Prior to prison I was a college athlete running track and playing baseball. I had a full time job as a fitness counselor and had a beautiful, kind loving pitbull named Eva. My life was tied together by sports. I always felt it was my ticket to a brighter future. I constantly found myself surrounded by friends having a good time. Today I realize I never had any real friends because every one of them has turned their backs on me. Being alone has been the hardest adjustment I’ve had to make, now I understand the true meaning of family and friendship. I truly value those who have stood by me during these hard times. It’s easy to take things for granted, but I can’t do that. I embrace the things I don’t have and honor the things I do.
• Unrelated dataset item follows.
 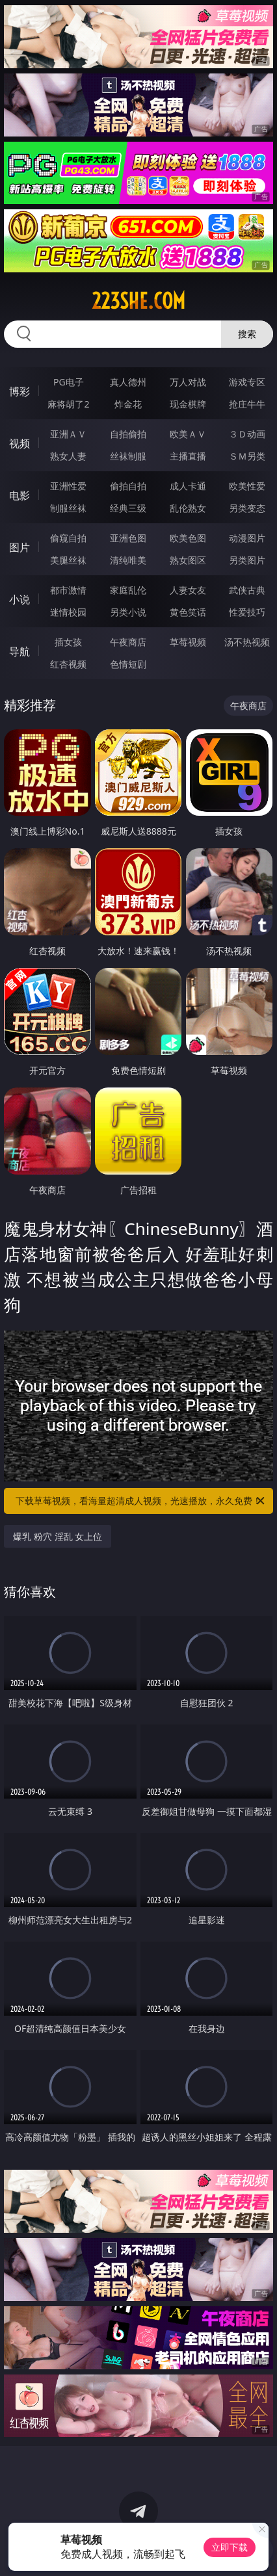 What do you see at coordinates (68, 382) in the screenshot?
I see `PG电子` at bounding box center [68, 382].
I’ve spent many days and nights searching deep inside myself to find where I went wrong and why things turned out this way. I’ve made a lot of changes for the better to become the best version of myself and to praise those who walk this journey by my side and if I’m ever given an opportunity to regain my life, the first thing on my list is to show people how much I appreciate them. We all make mistakes in our lives and sometimes there are consequences for our poor choices. It’s what we do in our efforts to change and learn from our actions.

Even though I am locked up, I’d like to think I can do some good and lend my voice to someone out there in hopes my story can make a difference. My new voice is spoken through my art. It is also the sole reason Humans of San Quentin came to hear of me, through my platform on, Art For Redemption. I came into prison scared and confused and only worthy of drawing stick figures. I was sitting in isolation and my neighbor came to check on me and saw I wasn’t doing well. He suggested I try drawing, but I had no skills. He continued to visit me and each day he gave me tips and showed me his techniques enough to where I could fly on my own; that was 16 years ago. Today, my art has touched every corner of the globe and it’s how I’ve become inspired to continue with people out there in the real world picking me up with praise, letting me know I matter and I’ve done something to draw their interest. My passion lies in the emotions I put on paper, sometimes sad and sometimes happy. It all translates to the same language when a piece is complete. 

Christopher, 26

Meet Christopher…

We were out eating dinner with her family, when I got on one knee and asked her to marry me. We were married by a lake while on vacation, and have been married ever since and have two more kids.

Christopher, 26
Incarcerated: 2 years
Housed: East Arkansas Regional Unit, Marianna, Arkansas

How I Met My Wife

I was staying with a buddy of mine and we went to pick up a friend of his. While we are chilling and his girlfriend calls. He’s talking to her while texting another girl, and it pisses me off.  So I get on Facebook and send a message to his girlfriend and tell her the truth about what her boyfriend is doing. She asks for proof and I give it to her.  So she broke up with him. She and I stay friends and eventually go on a couple dates. I moved in with her and her daughter Carlee. We were out eating dinner with her family, when I got on one knee and asked her to marry me. We were married by a lake while on vacation, and have been married ever since and have two more kids. She was 20, I was 21 when we got married but we are not together anymore.